Con un fundamentalismo que ha extendido la idea de que un euro público (por ejemplo, para la limpieza de un parque) es siempre un despilfarro, mientras que un euro privado (por ejemplo, para la limpieza de una casa) es siempre gasto productivo. Que se olvida de lo importante que es, también, que todos contribuyamos a sostener lo público, y que lo hagamos de acuerdo a nuestra capacidad económica. Un fundamentalismo que es especialmente peligroso cuando está al frente de la gestión de lo público. Por eso, agradecería que la labor de nuestros políticos se centrara, huyendo de fundamentalismos injustificados, en mejorar la gestión de los recursos públicos, así como en recaudarlos de la manera más justa posible, todo lo cual está en sus manos. Sería una excelente manera de contribuir a mejorar las actitudes de los ciudadanos hacia lo que es (o ha de ser) de todos.

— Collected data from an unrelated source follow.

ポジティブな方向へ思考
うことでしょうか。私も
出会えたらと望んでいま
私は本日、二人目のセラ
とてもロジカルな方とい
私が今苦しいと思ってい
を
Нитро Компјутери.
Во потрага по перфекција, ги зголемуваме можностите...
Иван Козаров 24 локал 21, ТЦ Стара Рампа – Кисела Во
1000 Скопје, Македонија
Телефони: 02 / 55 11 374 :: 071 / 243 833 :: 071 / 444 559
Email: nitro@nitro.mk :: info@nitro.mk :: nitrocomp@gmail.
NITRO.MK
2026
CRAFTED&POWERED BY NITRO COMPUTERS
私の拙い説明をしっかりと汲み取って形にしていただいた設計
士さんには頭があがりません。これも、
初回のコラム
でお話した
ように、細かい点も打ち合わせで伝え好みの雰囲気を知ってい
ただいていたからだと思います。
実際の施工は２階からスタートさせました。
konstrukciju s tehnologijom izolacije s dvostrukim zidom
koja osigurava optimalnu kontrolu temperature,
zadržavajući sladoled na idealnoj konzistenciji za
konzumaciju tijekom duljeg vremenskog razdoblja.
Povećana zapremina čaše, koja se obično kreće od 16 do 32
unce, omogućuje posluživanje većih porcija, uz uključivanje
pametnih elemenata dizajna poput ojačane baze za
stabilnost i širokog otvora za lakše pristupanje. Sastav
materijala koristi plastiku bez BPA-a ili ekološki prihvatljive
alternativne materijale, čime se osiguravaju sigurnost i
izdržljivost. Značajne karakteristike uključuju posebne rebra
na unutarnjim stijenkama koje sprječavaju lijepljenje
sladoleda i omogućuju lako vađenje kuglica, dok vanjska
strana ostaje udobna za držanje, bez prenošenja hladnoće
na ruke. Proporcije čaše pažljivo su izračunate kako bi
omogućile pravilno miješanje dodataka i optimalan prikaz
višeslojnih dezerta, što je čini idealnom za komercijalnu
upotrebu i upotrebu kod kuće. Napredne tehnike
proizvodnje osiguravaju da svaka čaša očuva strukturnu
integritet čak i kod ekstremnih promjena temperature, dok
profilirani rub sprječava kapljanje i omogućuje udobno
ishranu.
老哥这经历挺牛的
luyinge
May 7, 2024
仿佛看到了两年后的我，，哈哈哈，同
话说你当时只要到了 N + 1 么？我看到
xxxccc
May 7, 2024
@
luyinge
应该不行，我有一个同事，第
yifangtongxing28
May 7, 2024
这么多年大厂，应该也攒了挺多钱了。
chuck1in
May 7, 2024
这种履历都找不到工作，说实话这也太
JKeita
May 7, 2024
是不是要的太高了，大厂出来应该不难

Santander, 7 de la tarde de un lunes cualquiera, o quizá un martes. Voy con algo de prisa. Trato de aparcar mi coche para hacer unas compras por el centro. Tras recorrer una de las calles paralelas a la Alameda, me dirijo hacia el aparcamiento de detrás de los Ministerios. No voy a dar muchas vueltas más. Si no encuentro un sitio libre ahí, meteré el coche en el aparcamiento subterráneo. Pero tengo suerte. Hay una amplia plaza desocupada, donde puedo aparcar mi coche con facilidad. Mi suerte esta tarde no acaba ahí. Cuando voy a obtener el ticket de la OLA se dirige hacia mí una señora, precisamente con uno de esos tickets en la mano. “Puedes utilizarlo – me dice-. Yo ya me voy”. Como no podía ser de otra forma, le dedico la mejor de mis sonrisas: me acaba de ahorrar un euro, sin conocerme de nada, de manera totalmente altruista. En los minutos siguientes, no puedo evitar ponerme a reflexionar sobre el hecho, desde la perspectiva de un economista.
La situación narrada previamente no es extraña. Ocurre, de hecho, con cierta frecuencia. ¿Por qué decidimos dar nuestro ticket a una persona desconocida? Se podría pensar que lo hacemos para aprovechar un ticket que ya está pagado, pero no vamos a recuperar nuestro dinero ni a obtener ningún beneficio o aprovechamiento del ticket actuando así. En realidad, la consecuencia de nuestro acto es la siguiente: un desconocido se va a ahorrar el euro, o los dos euros, que iba a pagar por aparcar su vehículo; a cambio, el Ayuntamiento dejará de ingresar esa cantidad. ¿Qué justificación tiene, desde el punto de vista económico, actuar así?